They may have decided that ZT's encryption isn't proven well enough for their needs. It's also posssible they rejected ZT because they didn't want to use ZT's centralized infrastructure. Two years ago was long before ZT started working on making that optional.
ZT allows you to run your own "Moons", meaning you dont need their infrastructure... bit more config required on the client end, but less reliance on Zerotier....
Moons are going to be deprecated soon and as far as I understand never actually worked how people wanted. I.e. they still needed ZTs root servers, even if you were running your own controller.
To contrast, with Nebula you run your own root(s) (lighthouses) and you don't need a controller because important config (ip, group, hostname) is signed by the same CA.
The moon terminology will also go away since there will no longer be a difference between these and our core roots. They'll all just be roots and will be interchangeable. The use of a common underlying key/value store will allow ZeroTier to keep its unified namespace and easy ability to join anyone's network or communicate with anyone regardless of what roots they're using (as long as their roots are on the same global network as you... obviously you can't hop air gaps).
We are about to make that much easier and also allow true infrastructure federation -- you won't have to have your nodes contact our roots directly. We came up with something very interesting.
As for crypto: we plan some improvements in 2.0, but note that these days easily >90% of the traffic over ZeroTier networks (or any other VPN / overlay) tends to be already encrypted via SSH, SSL, etc. Another layer of encryption in the overlay just provides some additional defense in depth. We're rapidly moving to a world where everything layer 3 and above encrypts everything. That's why we have not prioritized sexier crypto for our L2 overlay tech. It's a bit redundant.
This is really interesting news!! Ryan was at the Gophercon 2018 and was talking casually about his pet '20%' project with some of us. Happy to see if finally released in the opensource. Great work Ryan!. His off the record remarks really made me change my mind about Slack engineering team in general. Otherwise, I was always cursing them about their electron client.

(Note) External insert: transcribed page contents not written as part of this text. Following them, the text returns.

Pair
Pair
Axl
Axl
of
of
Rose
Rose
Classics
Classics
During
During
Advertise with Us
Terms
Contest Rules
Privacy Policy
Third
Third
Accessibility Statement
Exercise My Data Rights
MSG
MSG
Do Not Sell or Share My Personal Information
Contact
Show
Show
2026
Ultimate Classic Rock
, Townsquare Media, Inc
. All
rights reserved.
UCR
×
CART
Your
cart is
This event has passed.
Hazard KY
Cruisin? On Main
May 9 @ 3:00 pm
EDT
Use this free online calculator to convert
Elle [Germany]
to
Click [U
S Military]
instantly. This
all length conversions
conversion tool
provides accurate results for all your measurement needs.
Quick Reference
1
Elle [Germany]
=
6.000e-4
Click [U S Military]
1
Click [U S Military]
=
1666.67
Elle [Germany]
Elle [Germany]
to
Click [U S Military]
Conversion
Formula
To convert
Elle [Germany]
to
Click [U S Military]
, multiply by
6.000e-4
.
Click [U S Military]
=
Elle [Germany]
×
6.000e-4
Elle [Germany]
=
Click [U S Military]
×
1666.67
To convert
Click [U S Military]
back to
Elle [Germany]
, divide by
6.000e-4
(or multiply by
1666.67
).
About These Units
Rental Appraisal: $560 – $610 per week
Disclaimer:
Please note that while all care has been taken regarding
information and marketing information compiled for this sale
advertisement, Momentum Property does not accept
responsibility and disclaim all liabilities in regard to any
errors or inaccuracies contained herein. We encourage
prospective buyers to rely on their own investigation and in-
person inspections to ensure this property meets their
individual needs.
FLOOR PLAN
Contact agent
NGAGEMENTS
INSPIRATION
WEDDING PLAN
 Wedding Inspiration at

I feel like I don't totally follow how you would set this up for, say, a company that has infra in two cloud providers (but no office network or datacenter or anything)... I think the answer is you set up one or more lighthouses with stable IPs on the public internet, and you make sure all your ephemeral cloud machines have IPs on the public internet? And all your ephemeral cloud machines get RFC-1918 addresses that are effectively in a giant flat subnet with no broadcast / no L2 domain and no implied structure?
It feels a little different from Wireguard, in that with Wireguard your engineers would be able to connect from behind a NAT, but my reading of how it works is that machines route directly at each other. Which is good for a production network where you care deeply about routing (bandwidth, latency, costs, debugging, etc.), but it seems that here your engineers would still need to connect to a bastion host or something, i.e., it isn't a VPN in the sense of being able to join the corporate network directly.
I guess if you've also got the lighthouse node internally routable by all your machines (e.g. you have an internal datacenter network and something like AWS Direct Connect) it would work too?
I think the answer is that your lighthouse(s) are the only machines that need publicly routable IPs. Your ephemeral cloud machines get any RFC-1918 address you want, with any subnet you want.
Engineers would have Nebula set up on their laptop with a configuration that knows about your lighthouse(s) static IP(s). They use the lighthouses for meeting other nodes, UDP hole punching, etc, but otherwise every connection is peer to peer.
NAT traversal sounds like a thing I very much don't want to deal with for a production network, instinctively. It's fine for video games with friends but I've seen enough stuff go wrong with even normal networks that I wouldn't want to trust it. If this is what Slack is actually doing, I'd be very curious to hear how it's working out for them and how they debug network outages.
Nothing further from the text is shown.